■ WHAT THIS TASK INVOLVES
Which lines of the entries below include "Remover"? List them all.
........
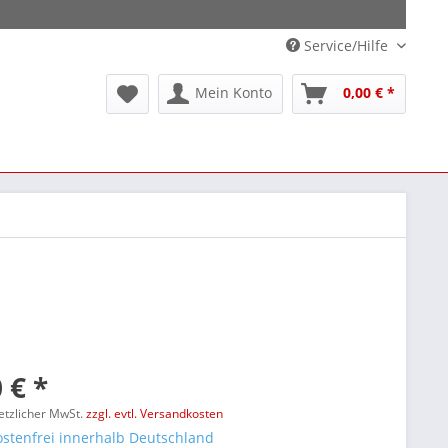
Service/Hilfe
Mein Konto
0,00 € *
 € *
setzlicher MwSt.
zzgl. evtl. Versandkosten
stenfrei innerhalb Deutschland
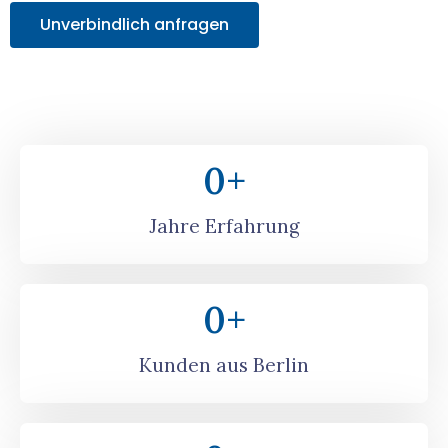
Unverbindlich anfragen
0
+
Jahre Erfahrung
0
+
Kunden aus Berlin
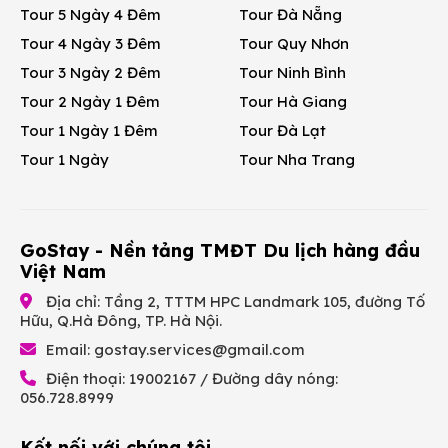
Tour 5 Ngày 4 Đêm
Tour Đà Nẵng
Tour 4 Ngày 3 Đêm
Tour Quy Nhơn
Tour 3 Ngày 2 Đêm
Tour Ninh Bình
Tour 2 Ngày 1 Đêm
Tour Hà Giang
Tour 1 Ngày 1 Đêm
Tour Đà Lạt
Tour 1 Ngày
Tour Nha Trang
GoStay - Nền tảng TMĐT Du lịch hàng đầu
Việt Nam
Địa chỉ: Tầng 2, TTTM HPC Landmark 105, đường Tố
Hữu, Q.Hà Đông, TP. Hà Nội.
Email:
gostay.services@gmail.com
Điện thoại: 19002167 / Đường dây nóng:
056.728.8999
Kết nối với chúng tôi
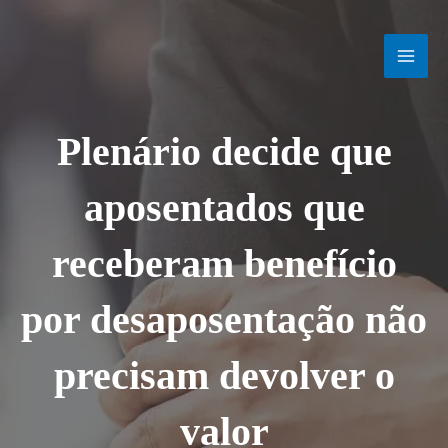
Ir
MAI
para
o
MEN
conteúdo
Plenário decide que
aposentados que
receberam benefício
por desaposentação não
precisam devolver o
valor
........
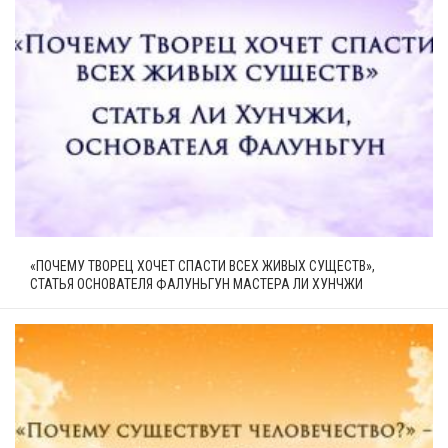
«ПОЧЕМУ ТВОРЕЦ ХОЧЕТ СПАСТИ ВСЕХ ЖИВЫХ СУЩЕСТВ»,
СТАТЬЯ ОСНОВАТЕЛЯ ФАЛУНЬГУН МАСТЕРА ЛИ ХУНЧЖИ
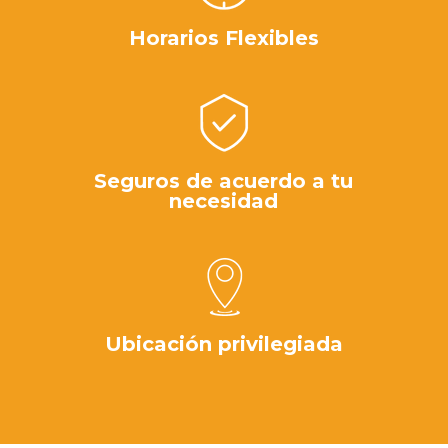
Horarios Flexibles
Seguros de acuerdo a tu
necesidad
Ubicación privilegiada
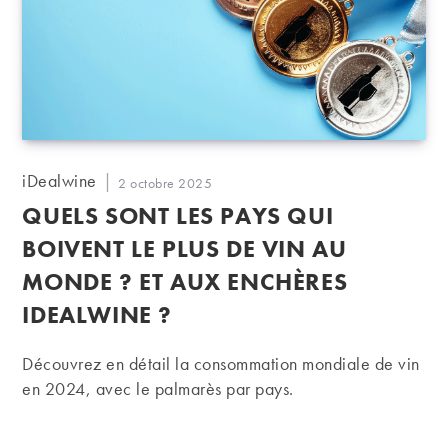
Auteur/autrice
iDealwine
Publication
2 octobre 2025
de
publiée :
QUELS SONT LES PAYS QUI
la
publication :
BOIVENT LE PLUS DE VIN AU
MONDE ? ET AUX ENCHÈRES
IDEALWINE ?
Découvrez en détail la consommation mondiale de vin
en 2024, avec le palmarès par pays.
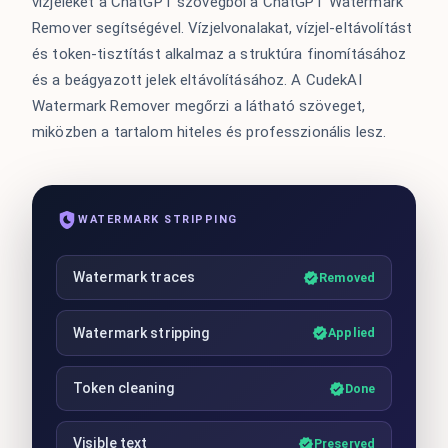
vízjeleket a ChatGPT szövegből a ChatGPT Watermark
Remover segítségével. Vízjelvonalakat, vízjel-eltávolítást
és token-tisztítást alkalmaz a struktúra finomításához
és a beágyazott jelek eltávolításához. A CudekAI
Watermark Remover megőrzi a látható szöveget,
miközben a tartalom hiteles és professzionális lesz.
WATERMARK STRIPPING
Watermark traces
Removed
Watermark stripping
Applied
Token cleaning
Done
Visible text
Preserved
........
■ TASK RESULT
Remover segítségével. Vízjelvonalakat, vízjel-eltávolítást
Watermark Remover megőrzi a látható szöveget,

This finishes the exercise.